A program action directive will spell out many of the specifics, and it will be the blueprint for the organization. Air Force staff members at the three-star officer level are reviewing the document, said Air Force Maj. Gen. William Lord, director of cyberspace transformation and strategy at the Office of the Air Force Chief Information Officer, speaking at an event last week in McLean, Va., sponsored by AFCEA International.

Lt. Gen. Michael Peterson, Lord’s boss and the Air Force’s chief information officer, said he approved the document in late July.

Lord added that Air Force Secretary Michael Wynne and Chief of Staff Gen. T. Michael Moseley likely will use the service’s 60th birthday festivities to announce the next steps in the evolution of the command.

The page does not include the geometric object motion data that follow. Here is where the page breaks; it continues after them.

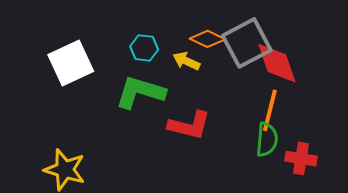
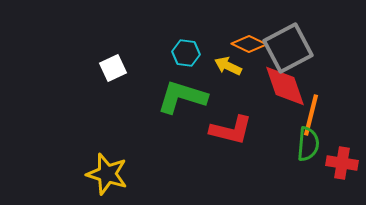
white square: (71, 63) -> (113, 68), size x0.6
red diamond: (277, 63) -> (285, 86), moved

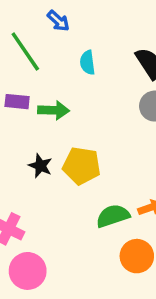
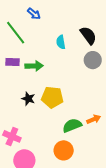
cyan semicircle: (88, 63) -> (61, 42), moved
orange circle: (137, 256) -> (64, 150), moved

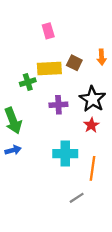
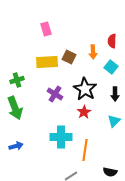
green cross: (28, 82) -> (17, 80), moved
purple cross: (58, 105) -> (55, 94), turned 35
blue arrow: (13, 150) -> (16, 146), moved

“We may hear something from the chief and the secretary about new commands,” Lord said.

Wynne announced plans to establish the command in November 2006. In late 2005, service leaders declared fighting in cyberspace to be one of its core responsibilities.

Planning for the command has been under way since last year, but Air Force officials are still waiting for a formal proclamation of the new outfit as a major command.

A number of fundamental questions remain regarding the Air Force’s plans in cyberspace.

For example, Lord said, officials have yet to define the rules of engagement for fighting in that arena. In addition, service officials are contemplating what new programs — if any — they will need to support the command, he said.

The Cyberspace Command would play a central role in preparing the service for future conflicts in which traditional weapons would take a back seat to nonkinetic forms of attack that bear little resemblance to warfare today, Lord said.

His assessment contrasts with widespread thinking in the Army that future conflicts will require large amounts of ground troops to pacify unstable regions worldwide.

Linton Wells, who recently left his job as principal deputy assistant secretary of Defense for networks and information integration, said the Air Force’s announcement for a new command last year caught some in the Defense Department by surprise.

“It was positioned as a bold move by the Air Force,” Wells said in an interview last month, adding that Wynne and Moseley moved quickly to realize the project.

Wells, who now holds positions as a distinguished research fellow and force transformation chair at the National Defense University, said he is concerned the service-specific command could perpetuate stovepipes among the services in tackling an inherently joint mission area.

The Army and Navy have commands in charge of network-centric warfare and related mission areas. The Army Network Enterprise Technology Command and the Naval Network Warfare Command are led by a one-star and a three-star officer, respectively.

Unlike the Air Force, neither of those services has the task of fighting in cyberspace explicitly written into its mission statement.